• Data Warehouse Service

dws
  1. Help Center
  2. Data Warehouse Service
  3. Developer Guide
  4. Full Text Search
  5. Table and index
  6. Creating an Index

Creating an Index

You can create a GIN index to speed up text searches:

CREATE INDEX pgweb_idx_1 ON tsearch.pgweb USING gin(to_tsvector('english', body));

The to_tsvector function comes in to two versions: the 1-argument version and the 2-argument version. When the 1-argument version is used, the system uses the configuration specified by default_text_search_config by default.

Notice that the 2-argument version of to_tsvector is used for index creation. Only text search functions that specify a configuration name can be used in expression indexes. This is because the index contents must be unaffected by default_text_search_config, whose value can be changed at any time. If they were affected, the index contents might be inconsistent, because different entries could contain tsvectors that were created with different text search configurations, and there would be no way to guess which was which.
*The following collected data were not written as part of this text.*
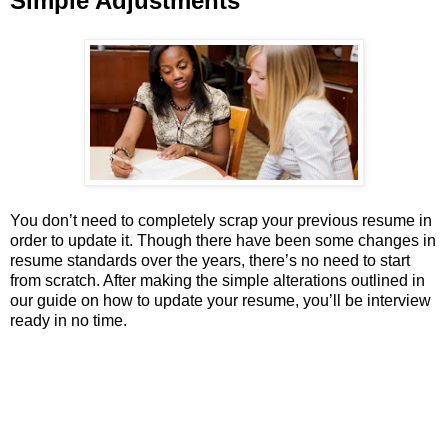
Simple Adjustments
You don’t need to completely scrap your previous resume in
order to update it. Though there have been some changes in
resume standards over the years, there’s no need to start
from scratch. After making the simple alterations outlined in
our guide on how to update your resume, you’ll be interview
ready in no time.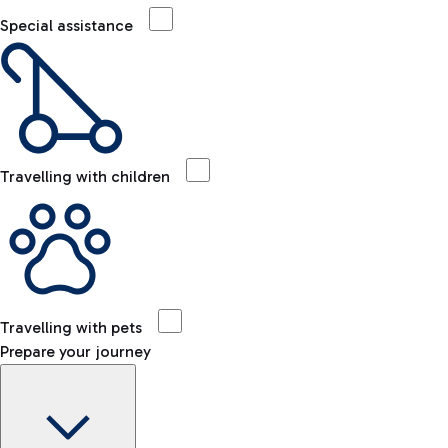
Special assistance
Travelling with children
Travelling with pets
Prepare your journey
It would be impossible to dump and restore such an index correctly.

Because the two-argument version of to_tsvector was used in the index above, only a query reference that uses the 2-argument version of to_tsvector with the same configuration name will use that index. That is, WHERE to_tsvector('english', body) @@ 'a & b' can use the index, but WHERE to_tsvector(body) @@ 'a & b' cannot. This ensures that an index will be used only with the same configuration used to create the index entries.
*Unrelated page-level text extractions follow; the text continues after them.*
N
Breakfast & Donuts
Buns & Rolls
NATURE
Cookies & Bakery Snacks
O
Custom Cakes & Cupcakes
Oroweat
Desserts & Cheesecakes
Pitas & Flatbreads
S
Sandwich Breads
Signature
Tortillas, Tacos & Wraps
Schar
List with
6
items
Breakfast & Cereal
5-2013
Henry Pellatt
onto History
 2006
It is possible to set up more complex expression indexes wherein the configuration name is specified by another column. For example:

CREATE INDEX pgweb_idx_2 ON tsearch.pgweb USING gin(to_tsvector('zhparser', body));

where body is a column in the pgweb table. This allows mixed configurations in the same index while recording which configuration was used for each index entry. This would be useful, for example, if the document collection contained documents in different languages. Again, queries that are meant to use the index must be phrased to match, for example, WHERE to_tsvector(config_name, body) @@ 'a & b' must match to_tsvector in the index.
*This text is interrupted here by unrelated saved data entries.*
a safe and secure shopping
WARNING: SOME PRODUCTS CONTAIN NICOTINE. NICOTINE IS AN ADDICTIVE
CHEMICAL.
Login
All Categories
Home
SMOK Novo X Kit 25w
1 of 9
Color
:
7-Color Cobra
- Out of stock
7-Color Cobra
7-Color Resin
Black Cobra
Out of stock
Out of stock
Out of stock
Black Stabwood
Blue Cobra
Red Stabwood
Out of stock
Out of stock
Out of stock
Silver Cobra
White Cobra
Indexes can even concatenate columns:

CREATE INDEX pgweb_idx_3 ON tsearch.pgweb USING gin(to_tsvector('english', title || ' ' || body));

Another approach is to create a separate tsvector column to hold the output of to_tsvector. This example is a concatenation of title and body, using coalesce to ensure that one column will still be indexed when the other is NULL:

ALTER TABLE tsearch.pgweb ADD COLUMN textsearchable_index_col tsvector;
UPDATE tsearch.pgweb SET textsearchable_index_col = to_tsvector('english', coalesce(title,'') || ' ' || coalesce(body,''));

Then, create a GIN index to speed up the search:

CREATE INDEX textsearch_idx_4 ON tsearch.pgweb USING gin(textsearchable_index_col);

Now you are ready to perform a fast full text search:

SELECT title 
FROM tsearch.pgweb 
WHERE textsearchable_index_col @@ to_tsquery('north & america') 
ORDER BY last_mod_date DESC 
LIMIT 10; 

 title  
--------
 Canada
 Mexico
(2 rows)

One advantage of the separate-column approach over an expression index is that it is unnecessary to explicitly specify the text search configuration in queries in order to use the index. As shown in the preceding example, the query can depend on default_text_search_config. Another advantage is that searches will be faster, since it will not be necessary to redo the to_tsvector calls to verify index matches. The expression-index approach is simpler to set up, however, and it requires less disk space since the tsvector representation is not stored explicitly.